* Problem statement *
Would you transcribe the listing exactly as it stands, minus any images?

* Supplied data *

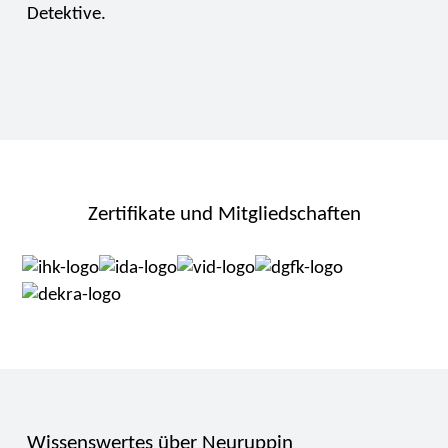
Detektive.
Zertifikate und Mitgliedschaften
Wissenswertes über Neuruppin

* Written response *
Detektive.
Zertifikate und Mitgliedschaften
Wissenswertes über Neuruppin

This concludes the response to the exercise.